Task objective
I'd like the entries reproduced exactly, with the images omitted.

Dataset entries
*** Block opens ***

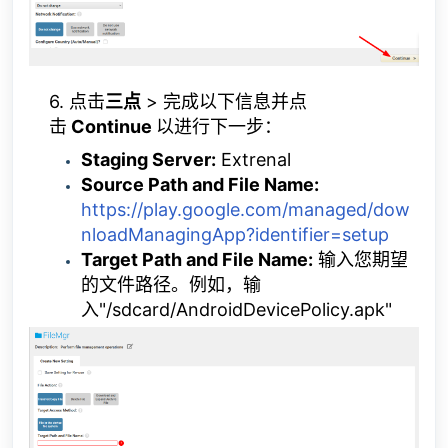
6. 点击
三点
> 完成以下信息并点
击
Continue
以进行下一步：
Staging Server:
Extrenal
Source Path and File Name:
https://play.google.com/managed/dow
nloadManagingApp?identifier=setup
Target Path and File Name:
输入您期望
的文件路径。例如，输
入"/sdcard/AndroidDevicePolicy.apk"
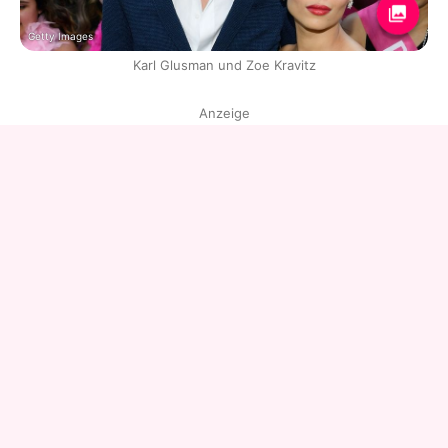
Getty Images
Karl Glusman und Zoe Kravitz
Anzeige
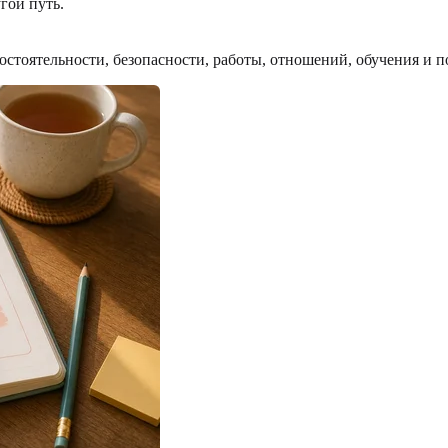
гой путь.
остоятельности, безопасности, работы, отношений, обучения и 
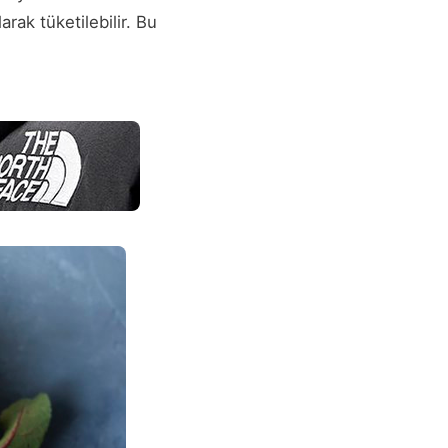
rak tüketilebilir. Bu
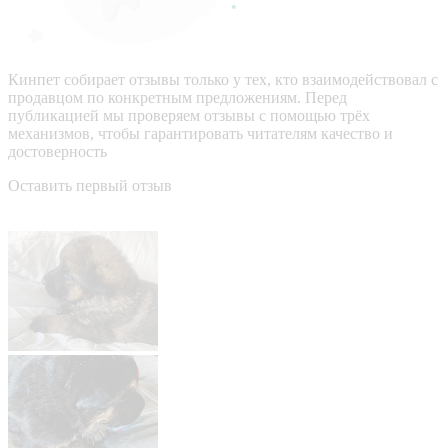
Кинпет собирает отзывы только у тех, кто взаимодействовал с
продавцом по конкретным предложениям. Перед
публикацией мы проверяем отзывы с помощью трёх
механизмов, чтобы гарантировать читателям качество и
достоверность
Оставить первый отзыв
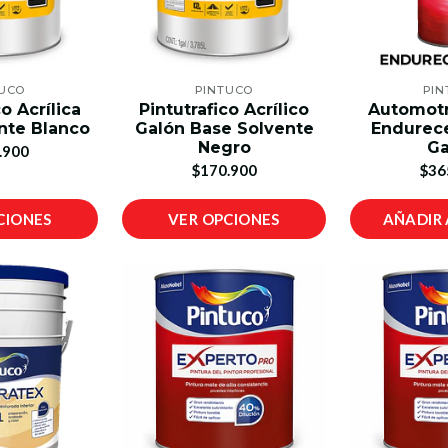
TUCO
PINTUCO
PIN
co Acrílica
Pintutrafico Acrílico
Automotr
nte Blanco
Galón Base Solvente
Endurece
Negro
Ga
.900
$170.900
$36
CIONES
VER OPCIONES
AÑADIR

*** Block closes ***

Answer
6. 点击
三点
> 完成以下信息并点
击
Continue
以进行下一步：
Staging Server:
Extrenal
Source Path and File Name:
https://play.google.com/managed/dow
nloadManagingApp?identifier=setup
Target Path and File Name:
输入您期望
的文件路径。例如，输
入"/sdcard/AndroidDevicePolicy.apk"
Getty Images
Karl Glusman und Zoe Kravitz
Anzeige
гой путь.
остоятельности, безопасности, работы, отношений, обучения и 
rak tüketilebilir. Bu
Кинпет собирает отзывы только у тех, кто взаимодействовал с
продавцом по конкретным предложениям. Перед
публикацией мы проверяем отзывы с помощью трёх
механизмов, чтобы гарантировать читателям качество и
достоверность
Оставить первый отзыв
TUCO
PINTUCO
PIN
co Acrílica
Pintutrafico Acrílico
Automotr
nte Blanco
Galón Base Solvente
Endurece
Negro
Ga
.900
$170.900
$36
CIONES
VER OPCIONES
AÑADIR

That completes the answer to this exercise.